The Wildwood Recreation Site is a natural recreation area surrounded by the Mount Hood National Forest in northern Oregon, United States. It encompasses 580 acre of old growth forest and five miles (8 km) of interpretive trail along the Salmon River. It features Cascade Streamwatch, an underwater viewport into a mountain stream bed and live fish habitat. There is a wetland boardwalk trail, and trail access to the nearby 70 sqmi Salmon-Huckleberry Wilderness, and the Sandy River.

Wildwood educational programs offer scientists and researchers to help students gather and analyze environmental data related to the Salmon environment such as the river's chemical and physical properties, and the many resident invertebrates.

A variety of streams and wetlands provide a diverse environment. Sixes Creek and a quarter mile (400 m) side channel of the Salmon River (restored in 1998), provide habitat for several anadromous fish: steelhead, Cutthroat trout and Chinook salmon. The wetlands and Huckleberry Mountain are the source of Sixes Creek, both of which provide habitat for juvenile Coho salmon, waterbirds, amphibians, and migratory birds.

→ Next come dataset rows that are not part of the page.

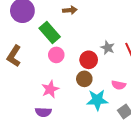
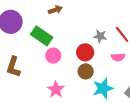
pink semicircle: (119, 85) -> (118, 57), moved

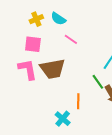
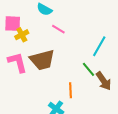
yellow cross: (36, 19) -> (22, 35), moved
pink square: (33, 44) -> (13, 24), moved

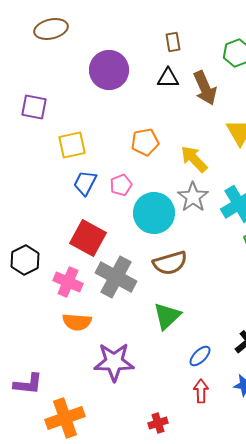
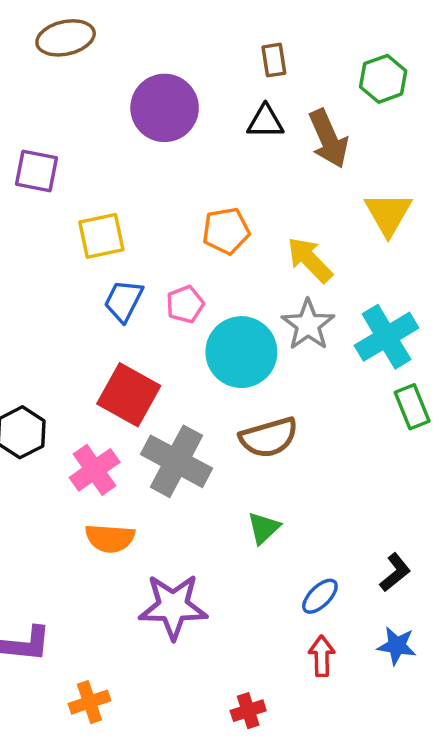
pink cross: (68, 282) -> (95, 470), turned 32
green triangle: (167, 316) -> (264, 528), size x0.7
orange cross: (65, 418) -> (89, 702), size x0.6

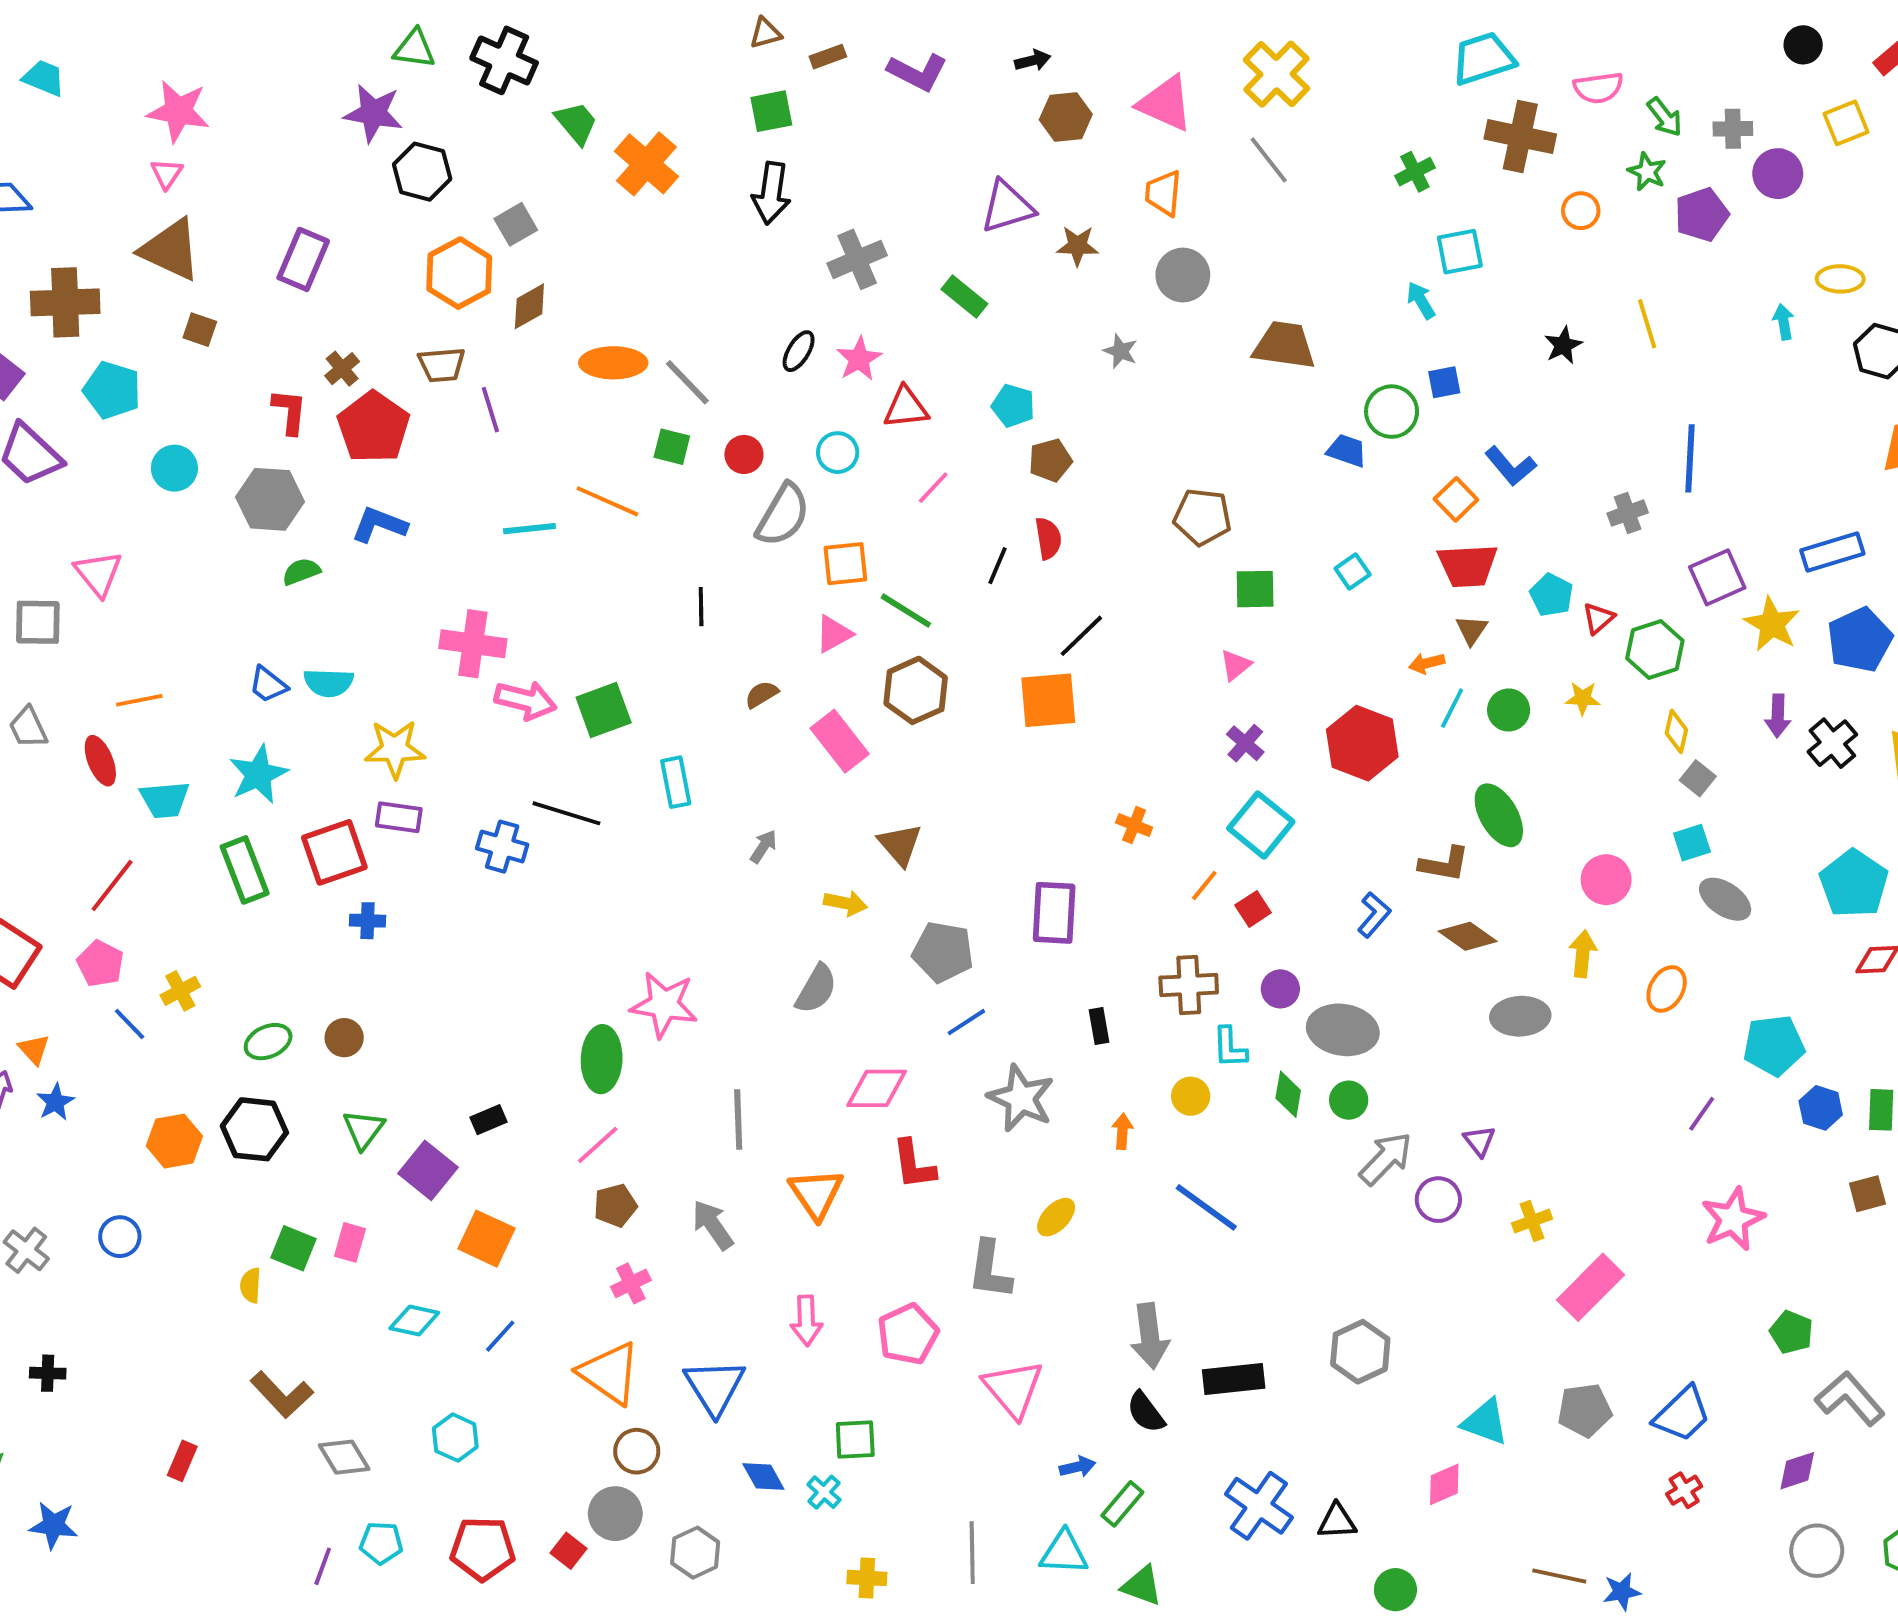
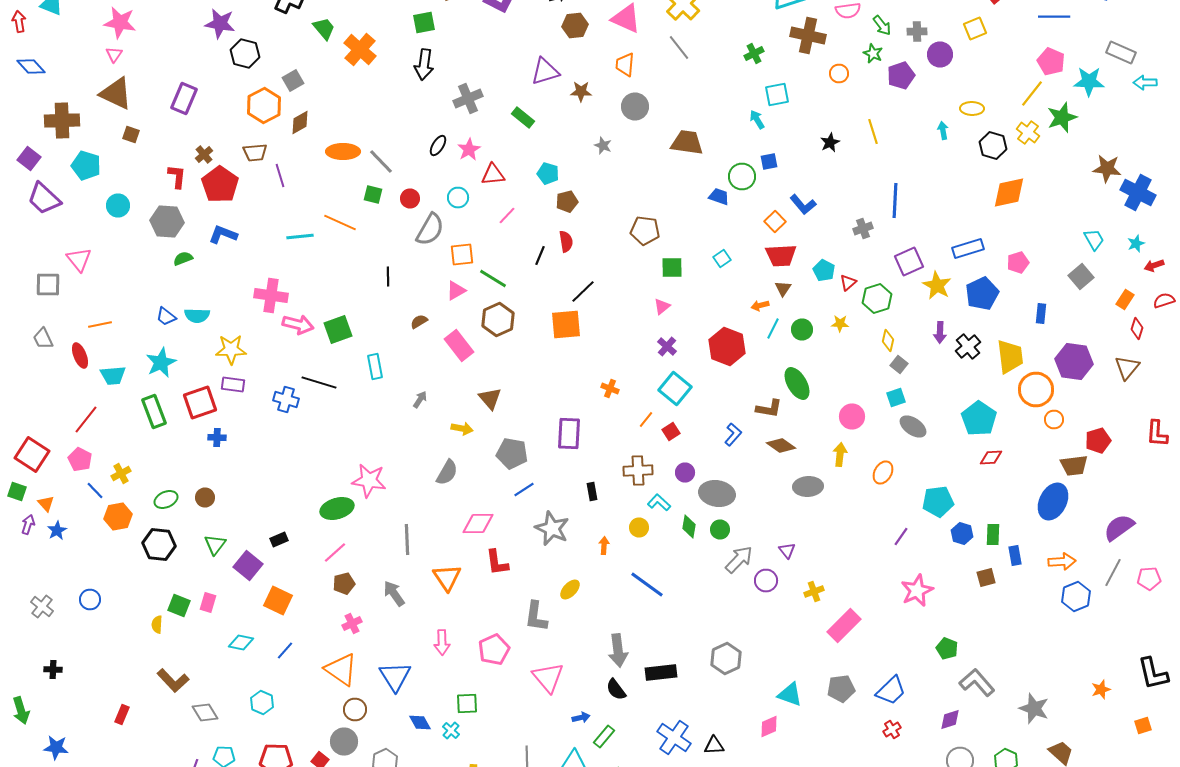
cyan L-shape: (1230, 1047) -> (659, 502), turned 135
green ellipse: (602, 1059) -> (337, 508), turned 72
orange hexagon: (174, 1141) -> (118, 516), moved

Other frequently seen wildlife include beavers, blacktail deer, raccoons, rabbits, and snakes. The entire 33.9 mile (55 km) length of the Salmon River is protected as a National Wild and Scenic River. Wildwood Recreation Site is 39 mi east of Portland, Oregon, on U.S. Route 26 along the Mount Hood Scenic Byway just east of the Mount Hood National Forest information center. This area was near the end of the Barlow Road, the end of the Oregon Trail.

The site is administered by the Bureau of Land Management and charges an admission fee. Facilities include outdoor study areas, picnic areas, group shelters for up to 200 people, softball diamonds, volleyball pits, basketball courts, horseshoe pits, playground with jungle gym, swings and slides.